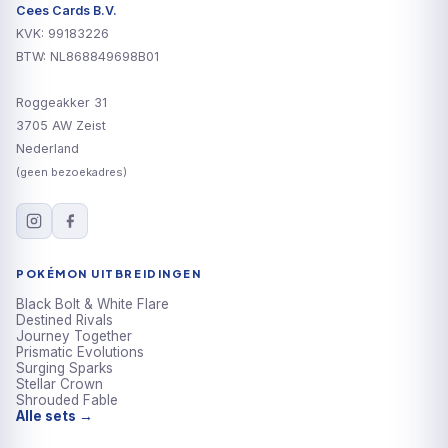
Cees Cards B.V.
KVK: 99183226
BTW: NL868849698B01
Roggeakker 31
3705 AW Zeist
Nederland
(geen bezoekadres)
POKÉMON UITBREIDINGEN
Black Bolt & White Flare
Destined Rivals
Journey Together
Prismatic Evolutions
Surging Sparks
Stellar Crown
Shrouded Fable
Alle sets →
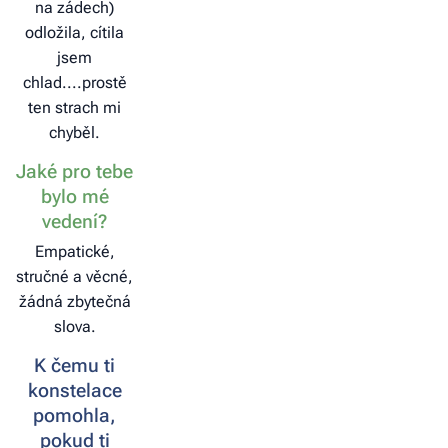
na zádech)
odložila, cítila
jsem
chlad....prostě
ten strach mi
chyběl.
Jaké pro tebe
bylo mé
vedení?
Empatické,
stručné a věcné,
žádná zbytečná
slova.
K čemu ti
konstelace
pomohla,
pokud ti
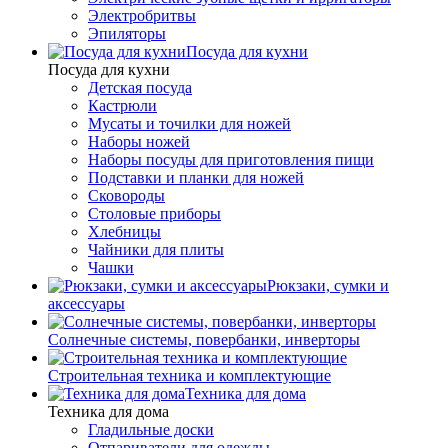
Электробритвы
Эпиляторы
Посуда для кухни
Посуда для кухни
Детская посуда
Кастрюли
Мусаты и точилки для ножей
Наборы ножей
Наборы посуды для приготовления пищи
Подставки и планки для ножей
Сковороды
Столовые приборы
Хлебницы
Чайники для плиты
Чашки
Рюкзаки, сумки и
аксессуары
Солнечные системы, повербанки, инверторы
Строительная техника и комплектующие
Техника для дома
Техника для дома
Гладильные доски
Отпариватели для одежды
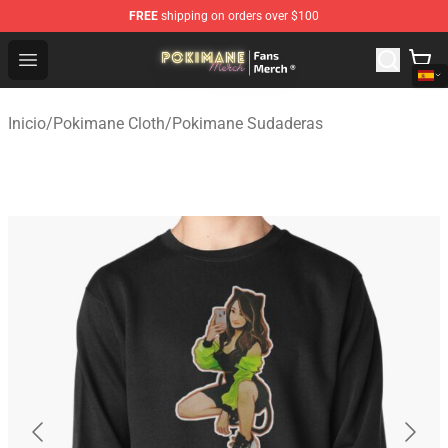
FREE
shipping on orders over $100
Pokimane Store - Official Pokimane Merchandise Shop
Open menu
Inicio
/
Pokimane Cloth
/
Pokimane Sudaderas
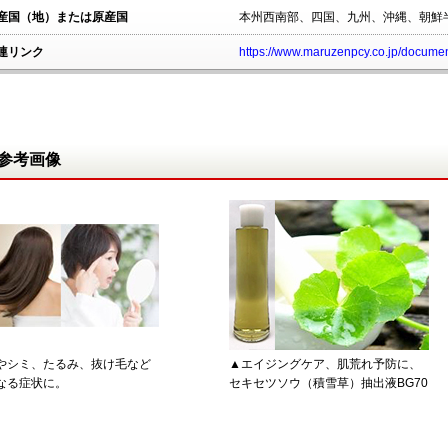
産国（地）または原産国
本州西南部、四国、九州、沖縄、朝鮮
連リンク
https://www.maruzenpcy.co.jp/documen
参考画像
やシミ、たるみ、抜け毛など
▲エイジングケア、肌荒れ予防に、
なる症状に。
セキセツソウ（積雪草）抽出液BG70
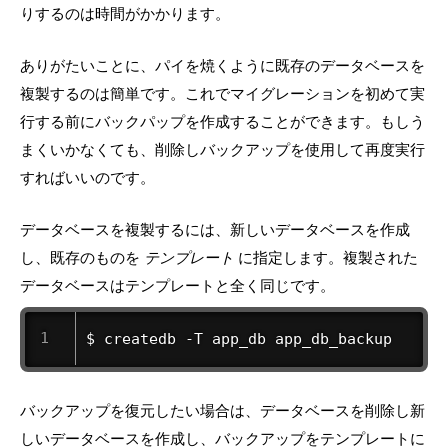
りするのは時間がかかります。
ありがたいことに、パイを焼くように既存のデータベースを
複製するのは簡単です。これでマイグレーションを初めて実
行する前にバックパップを作成することができます。もしう
まくいかなくても、削除しバックアップを使用して再度実行
すればいいのです。
データベースを複製するには、新しいデータベースを作成
し、既存のものを
テンプレート
に指定します。複製された
データベースはテンプレートと全く同じです。
$ createdb -T app_db app_db_backup 
バックアップを復元したい場合は、データベースを削除し新
しいデータベースを作成し、バックアップをテンプレートに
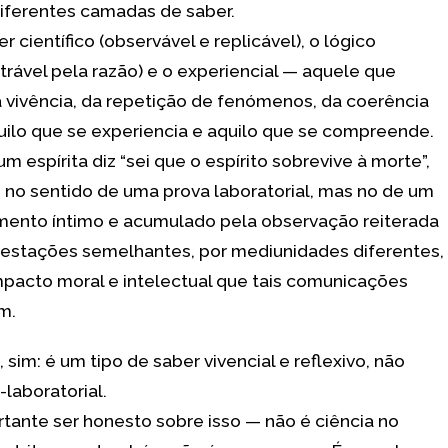
iferentes camadas de saber.
r científico (observável e replicável), o lógico
rável pela razão) e o experiencial — aquele que
 vivência, da repetição de fenómenos, da coerência
uilo que se experiencia e aquilo que se compreende.
m espírita diz “sei que o espírito sobrevive à morte”,
z no sentido de uma prova laboratorial, mas no de um
ento íntimo e acumulado pela observação reiterada
estações semelhantes, por mediunidades diferentes,
mpacto moral e intelectual que tais comunicações
m.
 sim: é um tipo de saber vivencial e reflexivo, não
-laboratorial.
rtante ser honesto sobre isso — não é ciência no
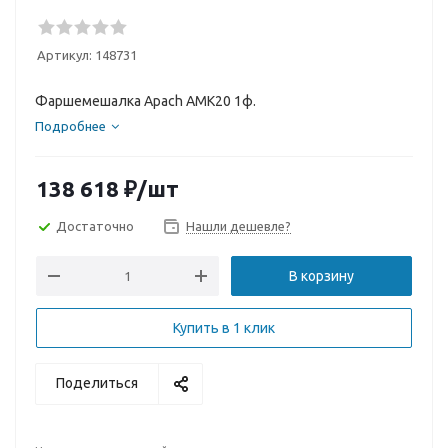
Артикул:
148731
Фаршемешалка Apach AMK20 1ф.
Подробнее
138 618
₽
/шт
Достаточно
Нашли дешевле?
В корзину
Купить в 1 клик
Поделиться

TASK:
The required answer is each line of the data in which the word "laboratorial" appears.

EXERCISE RESPONSE:
z no sentido de uma prova laboratorial, mas no de um
-laboratorial.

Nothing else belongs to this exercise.